IBAA-only RNG mode (rand_mode==1) has no seeding-readiness gate before first output
| Field | Value |
|---|---|
| ID | DF-0068 |
| Status | new |
| Severity | Info |
| CVSS 3.1 | CVSS:3.1/AV:L/AC:H/PR:H/UI:N/S:U/C:L/I:N/A:N |
| CWE | CWE-330 Use of Insufficiently Random Values |
| File | sys/kern/kern_nrandom.c |
| Lines | 700-714 |
| Area | kern (crypto/RNG) |
| Confidence | speculative |
| Discovered | 2026-06-30 |
| Reported | pending |
Summary
In read_random (:704-707), when rand_mode == 1 (IBAA-only, settable by root
via kern.rand_mode), the function directly outputs IBAA_Byte() results with
no check that the CSPRNG pools have reached any readiness threshold. The
CSPRNG path (rand_mode == 0) blocks via csprng_get_random until
reseed_cnt > 0 (subr_csprng.c:146-148), but the IBAA path has no equivalent
gate.
IBAA is seeded during rand_initialize from nanouptime().tv_nsec (:513-515)

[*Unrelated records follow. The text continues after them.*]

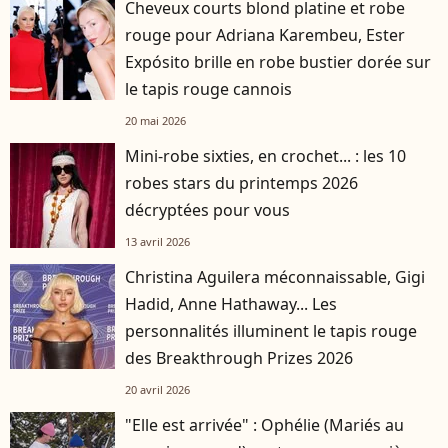
Cheveux courts blond platine et robe
rouge pour Adriana Karembeu, Ester
Expósito brille en robe bustier dorée sur
le tapis rouge cannois
20 mai 2026
Mini-robe sixties, en crochet... : les 10
robes stars du printemps 2026
décryptées pour vous
13 avril 2026
Christina Aguilera méconnaissable, Gigi
Hadid, Anne Hathaway... Les
personnalités illuminent le tapis rouge
des Breakthrough Prizes 2026
20 avril 2026
"Elle est arrivée" : Ophélie (Mariés au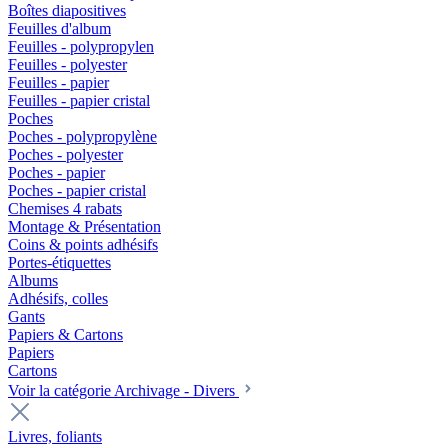
Boîtes diapositives
Feuilles d'album
Feuilles - polypropylen
Feuilles - polyester
Feuilles - papier
Feuilles - papier cristal
Poches
Poches - polypropylène
Poches - polyester
Poches - papier
Poches - papier cristal
Chemises 4 rabats
Montage & Présentation
Coins & points adhésifs
Portes-étiquettes
Albums
Adhésifs, colles
Gants
Papiers & Cartons
Papiers
Cartons
Voir la catégorie Archivage - Divers
Livres, foliants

and warmed up (:548-549), so it is not completely unseeded. However,
nanouptime is a low-entropy source whose coarse value may be estimable by an
attacker with knowledge of boot timing. The default mode is 2 (mixed), which uses
the CSPRNG path, so this only affects systems where root has explicitly switched
to IBAA-only mode.
Recommended fix
In the rand_mode == 1 branch, add a readiness check or a minimum warmup gate.
Ideally deprecate IBAA-only mode, or ensure it requires at least one successful
CSPRNG reseed before returning data.
Timeline
- 2026-06-30 Discovered during automated file-by-file audit of
sys/kern/kern_nrandom.c. - pending Reported to DragonFlyBSD security contact.